(Task instructions) The lines wanted are those in the data below that include "from".

□ □ □

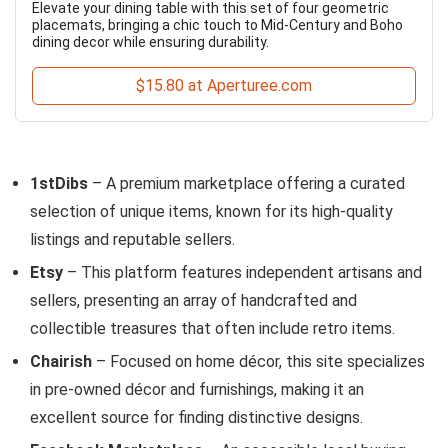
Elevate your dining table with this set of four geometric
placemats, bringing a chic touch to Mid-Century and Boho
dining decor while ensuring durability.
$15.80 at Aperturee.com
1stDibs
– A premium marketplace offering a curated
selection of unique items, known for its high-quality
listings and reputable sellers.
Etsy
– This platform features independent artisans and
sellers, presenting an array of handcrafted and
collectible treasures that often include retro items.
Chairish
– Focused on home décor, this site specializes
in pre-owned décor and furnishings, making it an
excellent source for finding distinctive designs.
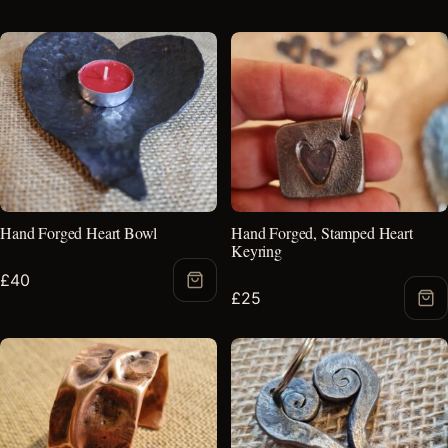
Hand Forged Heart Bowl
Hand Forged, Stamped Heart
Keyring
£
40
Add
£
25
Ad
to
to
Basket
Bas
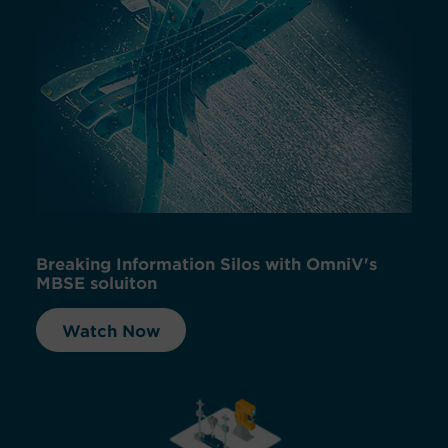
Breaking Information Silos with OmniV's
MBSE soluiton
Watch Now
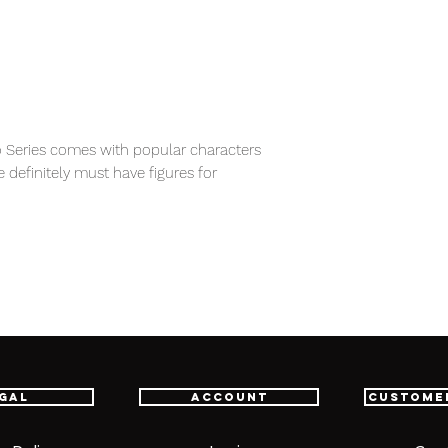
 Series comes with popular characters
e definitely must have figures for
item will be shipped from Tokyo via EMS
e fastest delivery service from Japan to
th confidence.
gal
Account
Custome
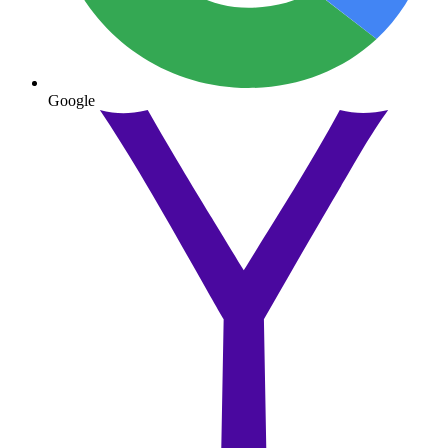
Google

□ □ □

(Response box)
item will be shipped from Tokyo via EMS
e fastest delivery service from Japan to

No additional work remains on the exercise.